-- INPUT FOR THIS TASK --
--- --- ---
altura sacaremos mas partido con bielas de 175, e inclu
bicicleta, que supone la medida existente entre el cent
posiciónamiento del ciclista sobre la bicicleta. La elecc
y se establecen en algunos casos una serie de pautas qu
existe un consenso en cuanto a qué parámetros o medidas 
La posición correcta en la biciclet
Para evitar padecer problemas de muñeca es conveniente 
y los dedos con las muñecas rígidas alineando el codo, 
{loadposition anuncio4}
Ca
--- --- ---
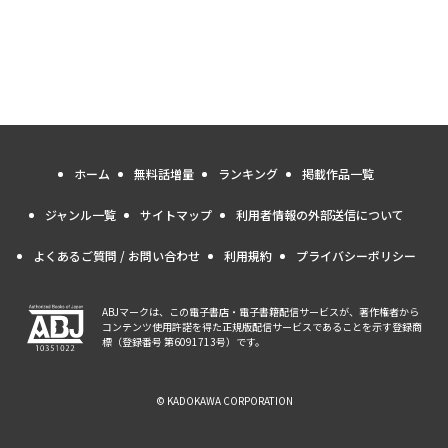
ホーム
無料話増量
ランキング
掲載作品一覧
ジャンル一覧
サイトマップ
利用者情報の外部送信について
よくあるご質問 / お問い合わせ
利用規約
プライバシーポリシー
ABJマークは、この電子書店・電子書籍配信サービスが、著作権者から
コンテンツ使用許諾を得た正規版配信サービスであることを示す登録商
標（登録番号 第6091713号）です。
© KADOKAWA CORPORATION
--- --- ---
Examine the data above and state how many of its lines contain the word "bicicleta", with no further remarks.

-- FINAL ANSWER --
2